[Stored items from a collection]
========================================================================

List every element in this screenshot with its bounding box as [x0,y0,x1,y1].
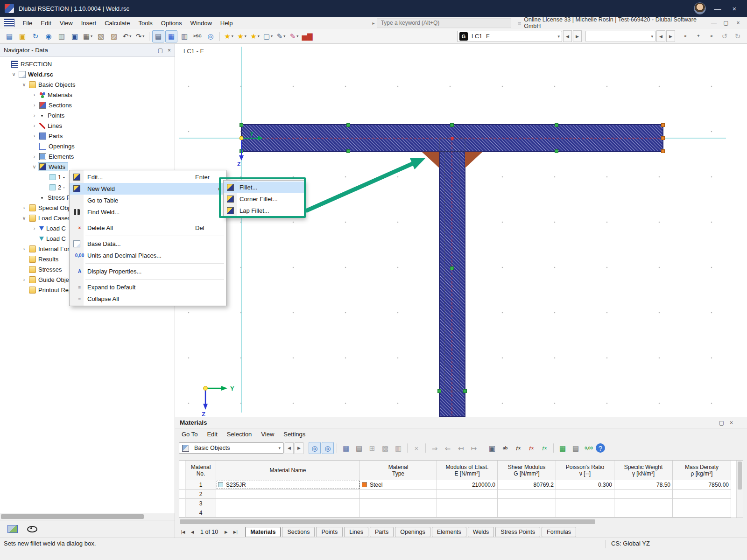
copy-icon[interactable]: ▧▾ [95,30,107,42]
tree-item[interactable]: › Materials [0,90,175,100]
move-left-icon[interactable]: ↤ [455,442,467,454]
submenu-item[interactable]: Corner Fillet... [224,193,304,205]
print-icon[interactable]: ▦▾ [82,30,94,42]
line-style-icon[interactable]: ✎▾ [275,30,287,42]
view-model-icon[interactable]: ▤▾ [152,30,164,42]
clipboard-icon[interactable]: ▨▾ [108,30,120,42]
formula-delete-icon[interactable]: ƒx [525,442,537,454]
tree-expander[interactable]: › [21,277,28,282]
menu-item[interactable]: Options [157,17,186,29]
tree-item[interactable]: Openings [0,141,175,151]
cell-specific-weight[interactable]: 78.50 [614,480,673,490]
edit-object-icon[interactable]: ★▾ [236,30,248,42]
materials-menu-item[interactable]: Edit [202,431,222,438]
tree-expander[interactable]: › [21,246,28,252]
table-tab[interactable]: Welds [468,527,494,537]
tree-expander[interactable]: ∨ [21,82,28,88]
cell-modulus[interactable] [437,508,498,518]
cell-material-no[interactable]: 3 [186,499,216,508]
doc-close-button[interactable]: × [734,20,742,26]
search-input[interactable] [377,18,511,28]
table-fill-icon[interactable]: ▦ [340,442,352,454]
cell-material-no[interactable]: 1 [186,480,216,490]
submenu-item[interactable]: Fillet... [224,182,304,193]
menu-item[interactable]: Tools [134,17,156,29]
table-toolbar-icon[interactable] [407,443,408,453]
tree-expander[interactable]: › [31,123,38,128]
model-viewport[interactable]: Y Z Y Z LC1 - F [175,44,747,417]
rotate-icon[interactable]: ↻ [732,30,744,42]
tree-expander[interactable]: › [31,112,38,118]
last-page-button[interactable]: ▶| [231,528,240,536]
scrollbar-thumb[interactable] [738,462,742,490]
tree-expander[interactable]: ∨ [10,71,17,77]
sc-export-icon[interactable]: >SC▾ [191,30,204,42]
formula-icon[interactable]: ƒx [512,442,524,454]
tree-item[interactable]: RSECTION [0,59,175,69]
export-row-icon[interactable]: ⇒ [429,442,441,454]
table-row[interactable]: 2 [179,490,743,499]
menu-item[interactable]: Calculate [100,17,134,29]
data-navigator-tab-icon[interactable] [7,525,18,533]
context-menu-item[interactable]: ▸ [70,261,226,266]
delete-row-icon[interactable]: × [410,442,423,454]
context-menu-item[interactable]: ▸ [70,277,226,281]
tree-item[interactable]: › Elements [0,151,175,161]
first-page-button[interactable]: |◀ [179,528,187,536]
context-menu-item[interactable]: Find Weld... ▸ [70,206,226,218]
model-canvas[interactable]: Y Z Y Z [175,44,747,417]
units-settings-icon[interactable]: 0,00 [583,442,595,454]
print-preview-icon[interactable]: ▥▾ [56,30,68,42]
materials-menu-item[interactable]: View [256,431,279,438]
table-next-button[interactable]: ▶ [295,442,303,454]
cell-material-name[interactable] [216,508,360,518]
cell-material-no[interactable]: 4 [186,508,216,518]
tree-item[interactable]: › Sections [0,100,175,110]
sync-view-icon[interactable]: ◎ [322,442,334,454]
context-menu-item[interactable]: Go to Table ▸ [70,195,226,206]
table-tab[interactable]: Lines [344,527,368,537]
context-menu-item[interactable]: Base Data... ▸ [70,238,226,250]
pan-icon[interactable]: + [692,30,705,42]
center-grip[interactable] [451,137,454,140]
navigator-float-button[interactable]: ▢ [158,47,163,54]
cell-poisson[interactable] [556,508,614,518]
undo-icon[interactable]: ↶▾ [121,30,133,42]
toolbar-overflow-icon[interactable]: » [679,30,691,42]
cell-material-name[interactable]: S235JR [216,480,360,490]
results-diagram-icon[interactable]: ▅▇▾ [301,30,313,42]
column-filter-icon[interactable]: ▥ [392,442,404,454]
tree-expander[interactable]: › [31,133,38,139]
menu-item[interactable]: Edit [36,17,55,29]
secondary-next-button[interactable]: ▶ [666,30,675,42]
autocomplete-icon[interactable]: ab [499,442,511,454]
secondary-prev-button[interactable]: ◀ [656,30,665,42]
navigator-hscrollbar[interactable] [0,513,175,520]
tree-item[interactable]: ∨ Weld.rsc [0,69,175,79]
table-tab[interactable]: Stress Points [495,527,540,537]
table-tab[interactable]: Formulas [542,527,576,537]
cell-mass-density[interactable]: 7850.00 [673,480,731,490]
render-sphere-icon[interactable]: ◎▾ [204,30,217,42]
table-filter-combo[interactable]: Basic Objects ▾ [179,442,284,454]
web-part[interactable] [439,152,465,417]
cell-modulus[interactable] [437,490,498,499]
doc-restore-button[interactable]: ▢ [722,20,730,26]
tree-expander[interactable]: › [31,225,38,231]
pattern-fill-icon[interactable]: ▩ [379,442,391,454]
tree-item[interactable]: › Lines [0,120,175,131]
import-row-icon[interactable]: ⇐ [442,442,454,454]
cell-specific-weight[interactable] [614,490,673,499]
doc-minimize-button[interactable]: — [710,20,718,26]
user-avatar[interactable] [694,2,706,14]
table-tab[interactable]: Openings [395,527,430,537]
cell-material-type[interactable] [360,490,437,499]
cell-poisson[interactable] [556,490,614,499]
submenu-item[interactable]: Lap Fillet... [224,205,304,217]
load-case-combo[interactable]: G LC1 F ▾ [457,31,562,42]
context-menu-item[interactable]: Edit... Enter ▸ [70,171,226,183]
add-row-icon[interactable]: ⊞ [366,442,378,454]
help-icon[interactable]: ? [596,443,605,453]
toolbar-overflow2-icon[interactable]: » [705,30,718,42]
table-hscrollbar[interactable] [179,519,743,525]
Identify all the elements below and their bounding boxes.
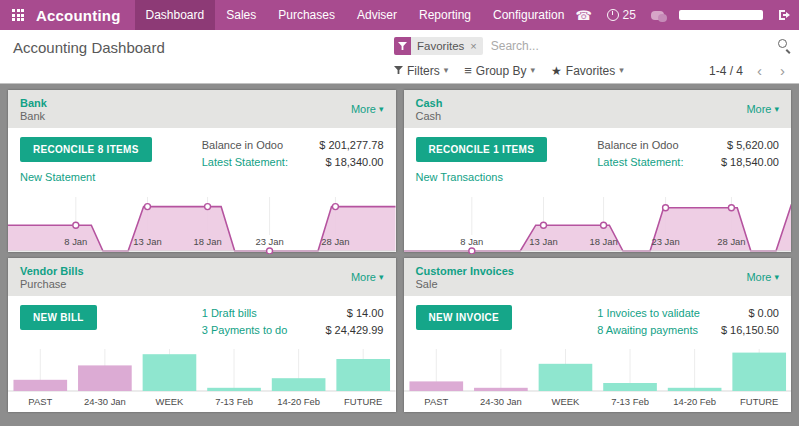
chevron-down-icon: ▾ [379,273,384,282]
card-vendor-bills: Vendor Bills Purchase More▾ NEW BILL 1 D… [8,258,396,412]
card-cash: Cash Cash More▾ RECONCILE 1 ITEMS New Tr… [404,90,792,252]
more-dropdown[interactable]: More▾ [351,271,384,283]
svg-text:FUTURE: FUTURE [344,396,382,407]
dashboard-grid: Bank Bank More▾ RECONCILE 8 ITEMS New St… [0,84,799,426]
activity-count: 25 [623,8,636,22]
search-facet: Favorites × [394,37,483,55]
svg-text:14-20 Feb: 14-20 Feb [673,396,716,407]
search-area: Favorites × Search... Filters▾ ≡ Group B… [394,36,789,78]
search-placeholder: Search... [491,39,539,53]
logout-icon[interactable] [778,9,792,21]
svg-text:PAST: PAST [424,396,448,407]
reconcile-button[interactable]: RECONCILE 8 ITEMS [20,137,152,162]
card-subtitle: Cash [416,110,443,122]
svg-text:8 Jan: 8 Jan [460,236,483,247]
stat-row: 1 Draft bills $ 14.00 [202,305,384,322]
menu-reporting[interactable]: Reporting [408,0,482,30]
svg-text:7-13 Feb: 7-13 Feb [611,396,649,407]
top-navbar: Accounting Dashboard Sales Purchases Adv… [0,0,799,30]
search-icon[interactable] [778,39,787,48]
svg-text:13 Jan: 13 Jan [529,236,557,247]
svg-text:7-13 Feb: 7-13 Feb [215,396,253,407]
bank-line-chart: 8 Jan13 Jan18 Jan23 Jan28 Jan [8,187,396,254]
card-subtitle: Sale [416,278,514,290]
filters-dropdown[interactable]: Filters▾ [394,64,448,78]
stat-row: Balance in Odoo $ 201,277.78 [202,137,384,154]
card-subtitle: Purchase [20,278,84,290]
svg-text:PAST: PAST [28,396,52,407]
chevron-down-icon: ▾ [619,66,624,75]
pager-prev-button[interactable]: ‹ [753,63,766,78]
groupby-dropdown[interactable]: ≡ Group By▾ [464,63,535,78]
svg-text:23 Jan: 23 Jan [255,236,283,247]
stat-row: 3 Payments to do $ 24,429.99 [202,322,384,339]
reconcile-button[interactable]: RECONCILE 1 ITEMS [416,137,548,162]
svg-text:FUTURE: FUTURE [740,396,778,407]
card-title[interactable]: Bank [20,97,47,109]
more-dropdown[interactable]: More▾ [746,103,779,115]
stat-row: Latest Statement: $ 18,540.00 [597,154,779,171]
card-title[interactable]: Vendor Bills [20,265,84,277]
app-title: Accounting [36,7,121,24]
search-input[interactable]: Favorites × Search... [394,36,789,56]
chevron-down-icon: ▾ [774,105,779,114]
chevron-down-icon: ▾ [379,105,384,114]
more-dropdown[interactable]: More▾ [351,103,384,115]
facet-close-icon[interactable]: × [469,37,482,55]
clock-icon [607,9,619,21]
menu-purchases[interactable]: Purchases [267,0,346,30]
progress-bar [679,10,763,20]
menu-adviser[interactable]: Adviser [346,0,408,30]
facet-label: Favorites [411,37,469,55]
svg-text:24-30 Jan: 24-30 Jan [84,396,126,407]
menu-dashboard[interactable]: Dashboard [135,0,216,30]
group-by-icon: ≡ [464,63,472,78]
messages-icon[interactable] [651,11,664,20]
card-bank: Bank Bank More▾ RECONCILE 8 ITEMS New St… [8,90,396,252]
svg-text:18 Jan: 18 Jan [193,236,221,247]
filter-funnel-icon [394,37,411,55]
card-title[interactable]: Customer Invoices [416,265,514,277]
page-title: Accounting Dashboard [13,39,165,56]
svg-text:WEEK: WEEK [551,396,579,407]
new-invoice-button[interactable]: NEW INVOICE [416,305,513,330]
stat-row: 8 Awaiting payments $ 16,150.50 [597,322,779,339]
star-icon: ★ [551,64,562,78]
svg-text:13 Jan: 13 Jan [133,236,161,247]
vendor-bills-bar-chart: PAST24-30 JanWEEK7-13 Feb14-20 FebFUTURE [8,343,396,415]
activity-clock-icon[interactable]: 25 [607,8,636,22]
new-transactions-link[interactable]: New Transactions [416,171,503,183]
new-statement-link[interactable]: New Statement [20,171,95,183]
svg-text:18 Jan: 18 Jan [589,236,617,247]
card-title[interactable]: Cash [416,97,443,109]
apps-grid-icon[interactable] [12,9,24,21]
new-bill-button[interactable]: NEW BILL [20,305,97,330]
menu-configuration[interactable]: Configuration [482,0,575,30]
filter-toolbar: Filters▾ ≡ Group By▾ ★ Favorites▾ 1-4 / … [394,63,789,78]
svg-text:WEEK: WEEK [156,396,184,407]
stat-row: 1 Invoices to validate $ 0.00 [597,305,779,322]
svg-text:8 Jan: 8 Jan [64,236,87,247]
control-panel: Accounting Dashboard Favorites × Search.… [0,30,799,84]
svg-text:14-20 Feb: 14-20 Feb [277,396,320,407]
chevron-down-icon: ▾ [774,273,779,282]
card-customer-invoices: Customer Invoices Sale More▾ NEW INVOICE… [404,258,792,412]
favorites-dropdown[interactable]: ★ Favorites▾ [551,64,624,78]
cash-line-chart: 8 Jan13 Jan18 Jan23 Jan28 Jan [404,187,792,254]
card-subtitle: Bank [20,110,47,122]
stat-row: Balance in Odoo $ 5,620.00 [597,137,779,154]
menu-sales[interactable]: Sales [215,0,267,30]
stat-row: Latest Statement: $ 18,340.00 [202,154,384,171]
svg-text:24-30 Jan: 24-30 Jan [479,396,521,407]
chevron-down-icon: ▾ [531,66,536,75]
svg-text:28 Jan: 28 Jan [321,236,349,247]
main-menu: Dashboard Sales Purchases Adviser Report… [135,0,576,30]
svg-text:28 Jan: 28 Jan [717,236,745,247]
phone-icon[interactable]: ☎ [575,8,591,23]
pager-next-button[interactable]: › [776,63,789,78]
customer-invoices-bar-chart: PAST24-30 JanWEEK7-13 Feb14-20 FebFUTURE [404,343,792,415]
pager-counter: 1-4 / 4 [709,64,743,78]
chevron-down-icon: ▾ [444,66,449,75]
more-dropdown[interactable]: More▾ [746,271,779,283]
svg-text:23 Jan: 23 Jan [651,236,679,247]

========================================================================

Task item -
The answer is a count and nothing more: lines above that contain "Statement".

Reply -
3